🤖 AI Summary
Large language models (LLMs) frequently generate high-confidence hallucinations, yet existing detection methods lack fine-grained, generalizable, and plug-and-play solutions. To address this, we propose the first pre-trained, architecture-aware uncertainty quantification (UQ) auxiliary head, which deeply integrates LLM self-attention map features with Transformer structural priors and employs supervised learning to model per-statement confidence for statement-level hallucination detection. Our UQ head enables zero-shot transfer across diverse LLM families—including Mistral, Llama, and Gemma 2—as well as cross-lingual settings, achieving state-of-the-art performance in both in-domain and out-of-domain prompting scenarios. Crucially, it requires no task-specific fine-tuning or architectural modification to the base LLM. We release open-source code and pre-trained UQ heads compatible with major LLM series, facilitating immediate integration and reproducible research.
📝 Abstract
Large Language Models (LLMs) have the tendency to hallucinate, i.e., to sporadically generate false or fabricated information. This presents a major challenge, as hallucinations often appear highly convincing and users generally lack the tools to detect them. Uncertainty quantification (UQ) provides a framework for assessing the reliability of model outputs, aiding in the identification of potential hallucinations. In this work, we introduce pre-trained UQ heads: supervised auxiliary modules for LLMs that substantially enhance their ability to capture uncertainty compared to unsupervised UQ methods.
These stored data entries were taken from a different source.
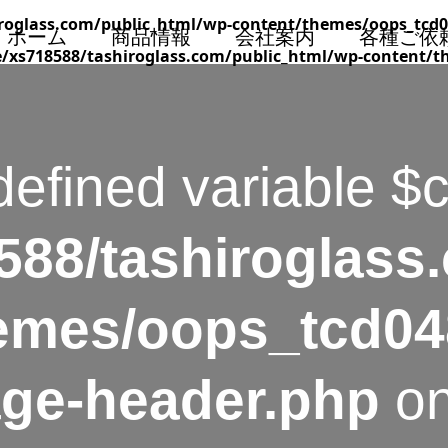
roglass.com/public_html/wp-content/themes/oops_tcd0
ホーム
商品情報
会社案内
各種ご依
/xs718588/tashiroglass.com/public_html/wp-content/t
defined variable $
88/tashiroglass
emes/oops_tcd04
age-header.php
on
Their strong performance stems from the powerful Transformer architecture in their design and informative features derived from LLM attention maps. Experimental evaluation shows that these heads are highly robust and achieve state-of-the-art performance in claim-level hallucination detection across both in-domain and out-of-domain prompts. Moreover, these modules demonstrate strong generalization to languages they were not explicitly trained on. We pre-train a collection of UQ heads for popular LLM series, including Mistral, Llama, and Gemma 2. We publicly release both the code and the pre-trained heads.